On the topic of „Congenital defects of bone marrow function – new insights from single cell analysis“, we heard a string of fascinating lectures with the latest research findings, some of which have not yet been published, given by top-class and internationally leading scientists, all of them pioneers in their respective fields.


Topics such as hematopoietic stem cells in the bone marrow niche, the development of leukemia, the modeling of rare diseases of the bone marrow using so-called organoids, as well as the Human Developmental Cell Atlas project and the importance of artificial intelligence in the clinical diagnosis of hematological diseases were also considered and discussed. The Klaus Betke Symposium thus provided „high-profile presentations in close succession in a fireworks display of the most exciting science,“ as one participant in the event put it.

In the evening, the August von Hauner Medal for special achievements in pediatric hematology was awarded to Prof. Charlotte Niemeyer from the Albert-Ludwigs University of Freiburg for her work on research into myelodysplastic syndrome in childhood. Her tireless commitment to young scientists and her encouragement to keep initiating and contributing new ideas and food for thought to improve the situation of children with hematological diseases – even across borders – was emphasized in the laudatory speech by Prof. Christoph Klein.


The second day was characterized by insights into the scientific and clinical everyday life of our international partner institutes of our global Care-for-Rare Alliance. Experts from the field of rare pediatric bone marrow diseases as well as hematologists and immunologists from all over the world came to Munich to develop new perspectives of a science that goes beyond national borders. 

Children with rare diseases depend on global networks. On the one hand, research into their diseases is important so that new precise diagnostic methods can be developed; on the other hand, an understanding of these rare diseases is of great importance for new precision medicine strategies – both for rare diseases and for common diseases such as leukemias.

The conference met with exceptionally high interest; with 150 participants from 14 different countries, the lecture hall of the Dr. von Hauner Children’s Hospital was very well attended. Munich thus once again became visible in a national and international perspective as a „hub“ of biomedicine for children and adults with diseases of the blood.


Check our media library and watch the feedback from participants from Poland, Ghana, Iran, Malaysia, Oman, Columbia, Thailand and Türkiye.


„I am very grateful for your hospitality and kindness during my stay in Munich. The symposium was very exciting and insightful and I thoroughly enjoyed sharing ideas with such a diverse group of intellectuals. I hope we can continue to build upon this relationship we have developed and I hope the project will be a huge success. Thank you once again.”

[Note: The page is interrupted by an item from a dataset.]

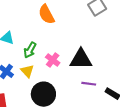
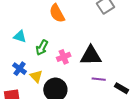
pink cross: (53, 60) -> (64, 57), turned 32
yellow triangle: (27, 71) -> (36, 76), moved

„It was fantastic to see you all again. Thank you very much for making our stay as wonderful as always. (…) The program is always a plus. The work that you have accomplished is remarkable.“

“It was a terrific meeting. I learnt a lot. (…)  very professional. I enjoyed the music played by children, it was a nice touch. Thanks so much for the invite.”


This year’s symposium was kindly supported by the Else Kröner-Fresenius Foundation and the Boehringer Ingelheim Foundation.